Cobra 148 GTL and F-GTL


Extra Channels: Locate the MB8719 chip
(usually right behind the channel selector).
Wire a single-pole, single-throw switch from
pin 10 to ground (SW-2 on chart), and another
from pin 11 to pin 12 (SW-1 on chart).
Supertune: Many of you have asked about
supertunes for this radio. I do not recommend
modifying the 148 very much, due to the type
of modulation circuit used.
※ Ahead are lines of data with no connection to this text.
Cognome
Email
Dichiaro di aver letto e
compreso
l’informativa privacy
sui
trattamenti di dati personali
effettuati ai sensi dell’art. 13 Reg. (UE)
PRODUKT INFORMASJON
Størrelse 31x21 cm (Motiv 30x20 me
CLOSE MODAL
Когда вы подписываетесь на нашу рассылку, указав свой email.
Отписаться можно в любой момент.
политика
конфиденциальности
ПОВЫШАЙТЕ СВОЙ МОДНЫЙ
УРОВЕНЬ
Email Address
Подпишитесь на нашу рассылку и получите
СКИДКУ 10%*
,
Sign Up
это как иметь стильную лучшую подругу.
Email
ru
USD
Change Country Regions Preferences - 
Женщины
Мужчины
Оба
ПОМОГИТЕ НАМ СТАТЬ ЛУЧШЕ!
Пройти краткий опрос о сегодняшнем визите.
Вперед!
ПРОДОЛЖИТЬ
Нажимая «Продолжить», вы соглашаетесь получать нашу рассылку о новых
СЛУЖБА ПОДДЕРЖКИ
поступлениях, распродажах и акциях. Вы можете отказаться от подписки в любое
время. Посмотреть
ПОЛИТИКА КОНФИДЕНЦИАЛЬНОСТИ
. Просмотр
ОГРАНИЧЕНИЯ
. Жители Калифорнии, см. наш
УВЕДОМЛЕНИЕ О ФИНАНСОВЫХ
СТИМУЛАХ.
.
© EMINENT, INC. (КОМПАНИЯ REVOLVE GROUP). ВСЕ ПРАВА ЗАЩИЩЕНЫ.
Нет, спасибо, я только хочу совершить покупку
I have found that
the best over-all sound and performance
comes with nothing more than a standard
tune-up, with the mod level set for 100%.
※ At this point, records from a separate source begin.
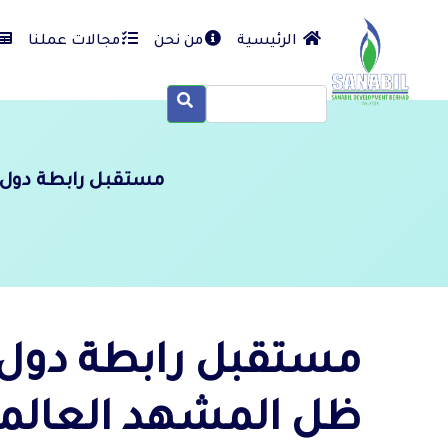
الرئيسية
من نحن
مجالات عملنا
مستقبل رابطة دول 
مستقبل رابطة دول 
ظل المشهد العالمي 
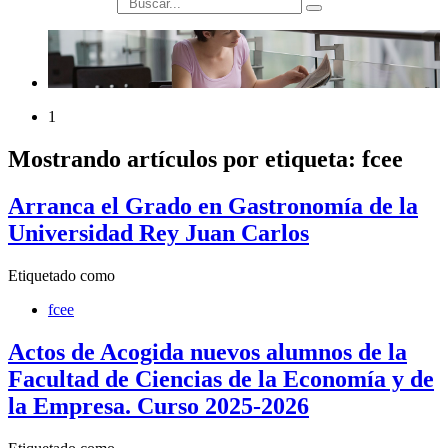
búsqueda
1
Mostrando artículos por etiqueta: fcee
Arranca el Grado en Gastronomía de la
Universidad Rey Juan Carlos
Etiquetado como
fcee
Actos de Acogida nuevos alumnos de la
Facultad de Ciencias de la Economía y de
la Empresa. Curso 2025-2026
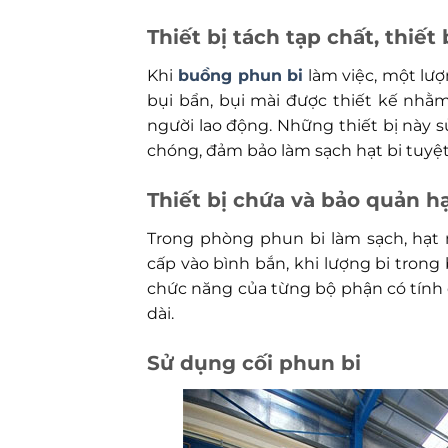
Thiết bị tách tạp chất, thiết
Khi
buồng phun bi
làm việc, một lượ
bụi bẩn, bụi mài được thiết kế nhằ
người lao động. Những thiết bị này s
chóng, đảm bảo làm sạch hạt bi tuyệt
Thiết bị chứa và bảo quản h
Trong phòng phun bi làm sạch, hạt
cấp vào bình bắn, khi lượng bi trong b
chức năng của từng bộ phận có tính đồ
dài.
Sử dụng cối phun bi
However, there are a few mods that will yield
better over-all PEP and still keep decent
quality sound. Change C109 to a 3.3uf or 4.7uf.
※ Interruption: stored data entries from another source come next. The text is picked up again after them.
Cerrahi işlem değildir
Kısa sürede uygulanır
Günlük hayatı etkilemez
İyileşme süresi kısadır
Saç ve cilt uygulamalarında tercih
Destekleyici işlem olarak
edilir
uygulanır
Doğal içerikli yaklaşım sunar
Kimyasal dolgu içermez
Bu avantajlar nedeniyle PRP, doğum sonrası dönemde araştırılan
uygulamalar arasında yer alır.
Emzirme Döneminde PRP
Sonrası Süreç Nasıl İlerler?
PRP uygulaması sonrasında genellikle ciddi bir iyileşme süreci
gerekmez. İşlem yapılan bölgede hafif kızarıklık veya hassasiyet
RemoveC174, and run a 1000uf cap from
negative side of C174's position to the base of
TR41, with the positive side of the 1000uf cap
going to the base of TR41. Reset the AMC level
for 100% modulation.
Cobra 140/142 GTL
Extra Channels: Replace the 11.1125 mhz
crystal with a 11.3258 crystal. Locate the
MB8719 chip (usually right behind the channel
selector). Isolate pin 10 from ground (Cut the
trace). Wire a switch from Pin 10 to
ground(SW-2 on the chart), and another from
pin 11 to pin 12 (SW-1 on chart). You may need
to re-align the frequencies a bit. Supertune:
Many of you have asked about supertunes for
these radio. I do not recommend extensively
modifying the 140/142, due to the type of
modulation circuit used. I have found that the
best over-all sound and performance comes
with nothing more than a standard tune-up,
with the AMC circuit left intact. However,
there are a few mods that will yield better
over-all PEP and still keep decent quality
sound. Change C90 to a 3.3uf or 4.7uf.
RemoveC119, and run a 1000uf cap from
negative side of C119's position to the base of
TR34, with the positive side of the 1000uf cap
going to the base of TR34. Remove R186. For
AMC changes, place 5k variable resistor from
base of TR33 to ground. You can also try
removing R125 and increasing the value of
R102. Change C90 to 10uf.
Cobra 29 LTD:
Receive Boost: Locate pin 14 of the PLL chip,
and the Positive (+) side of C-12. Install a 22k-
220k ohm resistor between these two points.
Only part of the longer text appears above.